### WORK INSTRUCTIONS
Lines from the line with "для щоденних чаювань — він чудово" to the line with "Bảo hiểm sức khỏe PVI" in the entries below, and only those, must be output exactly, with both ends included.

§ §

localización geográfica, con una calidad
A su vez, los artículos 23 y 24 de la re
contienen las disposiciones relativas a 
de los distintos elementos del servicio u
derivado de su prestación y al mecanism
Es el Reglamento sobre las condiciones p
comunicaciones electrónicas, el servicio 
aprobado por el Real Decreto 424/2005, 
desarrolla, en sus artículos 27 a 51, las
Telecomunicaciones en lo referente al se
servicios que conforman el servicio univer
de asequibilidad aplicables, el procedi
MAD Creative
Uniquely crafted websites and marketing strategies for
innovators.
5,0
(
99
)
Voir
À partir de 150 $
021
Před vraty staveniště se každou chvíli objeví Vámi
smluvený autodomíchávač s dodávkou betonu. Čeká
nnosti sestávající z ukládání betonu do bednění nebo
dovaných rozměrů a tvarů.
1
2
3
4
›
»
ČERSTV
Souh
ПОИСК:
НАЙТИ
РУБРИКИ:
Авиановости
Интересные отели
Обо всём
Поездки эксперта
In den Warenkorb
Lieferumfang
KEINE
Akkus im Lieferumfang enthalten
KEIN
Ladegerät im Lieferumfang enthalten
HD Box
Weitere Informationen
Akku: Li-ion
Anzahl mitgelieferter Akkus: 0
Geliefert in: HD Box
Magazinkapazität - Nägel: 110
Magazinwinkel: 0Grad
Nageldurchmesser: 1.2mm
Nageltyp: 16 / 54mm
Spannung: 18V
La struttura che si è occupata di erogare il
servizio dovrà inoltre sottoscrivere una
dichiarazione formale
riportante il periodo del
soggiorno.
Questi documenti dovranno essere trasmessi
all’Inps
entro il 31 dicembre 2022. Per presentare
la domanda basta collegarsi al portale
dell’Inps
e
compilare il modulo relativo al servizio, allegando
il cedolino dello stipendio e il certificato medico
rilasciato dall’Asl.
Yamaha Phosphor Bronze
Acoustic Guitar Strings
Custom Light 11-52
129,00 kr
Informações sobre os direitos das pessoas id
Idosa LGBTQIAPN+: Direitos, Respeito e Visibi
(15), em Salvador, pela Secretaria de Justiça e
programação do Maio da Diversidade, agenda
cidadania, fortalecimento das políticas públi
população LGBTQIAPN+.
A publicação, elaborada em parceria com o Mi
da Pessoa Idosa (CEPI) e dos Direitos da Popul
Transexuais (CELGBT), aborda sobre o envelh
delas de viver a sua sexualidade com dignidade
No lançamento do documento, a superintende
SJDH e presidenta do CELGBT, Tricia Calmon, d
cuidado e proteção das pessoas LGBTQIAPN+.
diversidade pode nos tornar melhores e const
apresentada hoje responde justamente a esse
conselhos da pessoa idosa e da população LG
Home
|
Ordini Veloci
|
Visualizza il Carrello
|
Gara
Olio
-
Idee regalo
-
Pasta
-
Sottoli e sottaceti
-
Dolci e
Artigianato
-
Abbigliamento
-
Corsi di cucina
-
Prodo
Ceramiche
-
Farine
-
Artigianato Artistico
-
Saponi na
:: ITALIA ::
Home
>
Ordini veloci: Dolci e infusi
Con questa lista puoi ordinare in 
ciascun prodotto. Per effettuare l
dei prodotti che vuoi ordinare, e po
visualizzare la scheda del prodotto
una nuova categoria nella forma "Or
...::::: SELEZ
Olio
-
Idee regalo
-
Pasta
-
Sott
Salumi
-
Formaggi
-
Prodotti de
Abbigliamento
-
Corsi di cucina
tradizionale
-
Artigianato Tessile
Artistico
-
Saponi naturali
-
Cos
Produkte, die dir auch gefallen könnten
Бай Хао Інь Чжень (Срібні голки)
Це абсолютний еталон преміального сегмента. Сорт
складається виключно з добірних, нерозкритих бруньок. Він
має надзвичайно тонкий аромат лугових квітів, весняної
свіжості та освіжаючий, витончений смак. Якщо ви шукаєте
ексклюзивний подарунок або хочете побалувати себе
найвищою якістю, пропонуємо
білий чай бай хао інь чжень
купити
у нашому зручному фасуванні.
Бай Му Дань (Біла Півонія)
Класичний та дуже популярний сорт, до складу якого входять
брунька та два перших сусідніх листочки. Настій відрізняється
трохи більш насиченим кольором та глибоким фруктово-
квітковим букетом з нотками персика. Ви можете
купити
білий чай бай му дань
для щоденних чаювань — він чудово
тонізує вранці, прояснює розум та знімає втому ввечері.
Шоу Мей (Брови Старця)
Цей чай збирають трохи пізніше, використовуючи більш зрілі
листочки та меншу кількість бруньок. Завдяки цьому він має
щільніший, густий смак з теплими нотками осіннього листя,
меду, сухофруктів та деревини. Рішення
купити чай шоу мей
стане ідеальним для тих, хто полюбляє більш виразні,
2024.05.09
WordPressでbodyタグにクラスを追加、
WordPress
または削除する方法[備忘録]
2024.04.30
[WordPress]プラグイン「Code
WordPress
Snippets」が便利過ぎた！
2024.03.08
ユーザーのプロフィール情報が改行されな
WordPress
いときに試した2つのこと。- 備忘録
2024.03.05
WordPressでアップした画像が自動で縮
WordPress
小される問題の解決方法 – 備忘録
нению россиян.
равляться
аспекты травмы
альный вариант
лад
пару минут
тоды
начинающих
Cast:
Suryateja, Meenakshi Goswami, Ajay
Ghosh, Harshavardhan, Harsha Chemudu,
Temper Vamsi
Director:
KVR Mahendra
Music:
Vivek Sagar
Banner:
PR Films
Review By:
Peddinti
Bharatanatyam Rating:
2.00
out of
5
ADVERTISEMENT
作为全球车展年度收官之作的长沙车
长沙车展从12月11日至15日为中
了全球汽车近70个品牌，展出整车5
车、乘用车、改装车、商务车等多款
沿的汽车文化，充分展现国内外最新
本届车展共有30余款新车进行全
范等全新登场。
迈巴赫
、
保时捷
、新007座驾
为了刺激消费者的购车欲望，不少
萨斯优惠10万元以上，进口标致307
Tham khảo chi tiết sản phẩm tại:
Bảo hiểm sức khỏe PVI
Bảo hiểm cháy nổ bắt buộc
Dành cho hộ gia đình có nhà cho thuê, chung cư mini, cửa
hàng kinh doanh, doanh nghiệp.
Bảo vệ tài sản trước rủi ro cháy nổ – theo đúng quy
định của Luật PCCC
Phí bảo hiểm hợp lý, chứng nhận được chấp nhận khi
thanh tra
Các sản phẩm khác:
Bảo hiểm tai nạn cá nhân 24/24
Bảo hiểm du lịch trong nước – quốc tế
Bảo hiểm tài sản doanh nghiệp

§ §

### WRITTEN SOLUTION
для щоденних чаювань — він чудово
тонізує вранці, прояснює розум та знімає втому ввечері.
Шоу Мей (Брови Старця)
Цей чай збирають трохи пізніше, використовуючи більш зрілі
листочки та меншу кількість бруньок. Завдяки цьому він має
щільніший, густий смак з теплими нотками осіннього листя,
меду, сухофруктів та деревини. Рішення
купити чай шоу мей
стане ідеальним для тих, хто полюбляє більш виразні,
2024.05.09
WordPressでbodyタグにクラスを追加、
WordPress
または削除する方法[備忘録]
2024.04.30
[WordPress]プラグイン「Code
WordPress
Snippets」が便利過ぎた！
2024.03.08
ユーザーのプロフィール情報が改行されな
WordPress
いときに試した2つのこと。- 備忘録
2024.03.05
WordPressでアップした画像が自動で縮
WordPress
小される問題の解決方法 – 備忘録
нению россиян.
равляться
аспекты травмы
альный вариант
лад
пару минут
тоды
начинающих
Cast:
Suryateja, Meenakshi Goswami, Ajay
Ghosh, Harshavardhan, Harsha Chemudu,
Temper Vamsi
Director:
KVR Mahendra
Music:
Vivek Sagar
Banner:
PR Films
Review By:
Peddinti
Bharatanatyam Rating:
2.00
out of
5
ADVERTISEMENT
作为全球车展年度收官之作的长沙车
长沙车展从12月11日至15日为中
了全球汽车近70个品牌，展出整车5
车、乘用车、改装车、商务车等多款
沿的汽车文化，充分展现国内外最新
本届车展共有30余款新车进行全
范等全新登场。
迈巴赫
、
保时捷
、新007座驾
为了刺激消费者的购车欲望，不少
萨斯优惠10万元以上，进口标致307
Tham khảo chi tiết sản phẩm tại:
Bảo hiểm sức khỏe PVI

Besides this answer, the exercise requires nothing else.